There perfect storm eventually it came and hit the markets. Analysts had smelled something strange, so much so that for weeks – well before the invasion of Ukraine – the Ftse Eb and other equity indices had begun to decline from the highs recorded at the end of 2021. Per Piazza Affari there was even talk of exceeding 30,000 points, a level never reached since the collapse of Lehman Brothers.
Instead, suddenly or almost, we ended up with a huge problem. The conjunction between the long tail of Covidthe crisis of semiconductorsthe scarcity of raw material, the risks to logisticsthe uncontrolled increase of energy pricesa and, lastly, the geopolitical tensions they created a monster which will be difficult to get rid of.
So far, in fact, the central banks they have mitigated the effects of the various economic crises with a very long period of purchase of securities. The bazooka Of Mario Draghisymbol of amonetary action fort that saved Italy and the whole euro, had ushered in a long period almost a decade of quantitative easing.
L’advent of Covid He forced Christine Lagarde to launch a particular plan, the PePP (pandemic purchasing plan) which contributed to the maintenance of the cost of money and rates. Basically, in order to avoid speculation, in the last ten years we have chosen to narcotize the markets with yields that did not respond to real country risk.
Today, however, with the uncontrolled price growththe ECB and the other central banks had already initiated a mechanism to reduce purchases which had yet to begin for Europe. There war in Ukraine further complicated the plans: how to keep the inevitable drop in GDP at bay?

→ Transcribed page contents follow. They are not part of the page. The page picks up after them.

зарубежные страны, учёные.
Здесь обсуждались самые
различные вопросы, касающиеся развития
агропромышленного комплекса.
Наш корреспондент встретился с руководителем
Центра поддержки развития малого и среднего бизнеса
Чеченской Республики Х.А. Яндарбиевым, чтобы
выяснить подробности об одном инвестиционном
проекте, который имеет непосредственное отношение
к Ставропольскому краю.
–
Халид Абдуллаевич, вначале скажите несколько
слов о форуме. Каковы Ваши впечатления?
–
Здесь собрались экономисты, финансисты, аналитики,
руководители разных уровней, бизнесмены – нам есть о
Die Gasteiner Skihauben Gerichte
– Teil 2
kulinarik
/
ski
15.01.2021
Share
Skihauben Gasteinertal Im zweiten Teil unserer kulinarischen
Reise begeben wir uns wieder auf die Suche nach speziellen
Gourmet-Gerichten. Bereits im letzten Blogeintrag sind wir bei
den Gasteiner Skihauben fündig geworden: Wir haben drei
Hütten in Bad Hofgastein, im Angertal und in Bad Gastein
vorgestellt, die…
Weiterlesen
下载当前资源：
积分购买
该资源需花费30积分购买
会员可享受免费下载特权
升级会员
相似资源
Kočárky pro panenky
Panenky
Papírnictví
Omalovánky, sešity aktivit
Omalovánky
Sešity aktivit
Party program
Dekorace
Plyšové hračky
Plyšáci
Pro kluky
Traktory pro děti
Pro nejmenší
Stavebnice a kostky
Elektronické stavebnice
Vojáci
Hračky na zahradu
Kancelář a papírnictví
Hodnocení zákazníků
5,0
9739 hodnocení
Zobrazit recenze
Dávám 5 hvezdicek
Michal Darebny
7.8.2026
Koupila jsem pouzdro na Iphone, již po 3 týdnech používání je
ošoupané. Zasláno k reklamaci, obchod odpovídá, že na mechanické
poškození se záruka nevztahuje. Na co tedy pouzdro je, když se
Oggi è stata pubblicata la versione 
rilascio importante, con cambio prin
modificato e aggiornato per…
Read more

Normally they would have bought other titles, but now this can no longer be done, otherwise the risk would be of further inflation. You have to choose which is the lesser evil: stimulate economic growthsterilized by an exponential rise in prices, as was the case in the late 70’s and early 80’s?
Or it is better to stem the growth of prices, however, increasing the cost of money and reducing the room for maneuver for banks which, for example, could lead to a new credit crunch, generating a dramatic spiral that no one wants to see.
Of course, there is always there possibility of making new debt, postponing the return to “normal” public accounts for a little longer. Italy should next year bring the ratio between deficit and GDP within the 3% threshold. But if an arms race were to really start to give life to a European army; and if further interventions are needed to sterilize inflation, the increase in bills and the decline in raw material here then we would quickly find ourselves in a short circuit situation in which the accounts … do not add up.
Hence the question that also the investors they are doing is as simple as it is brutal: now is the time maximum peak of fear, where you can do good deals trusting in a quick solution to the conflict after all? Or we must expect further escalation and therefore fear that the worst has not yet come?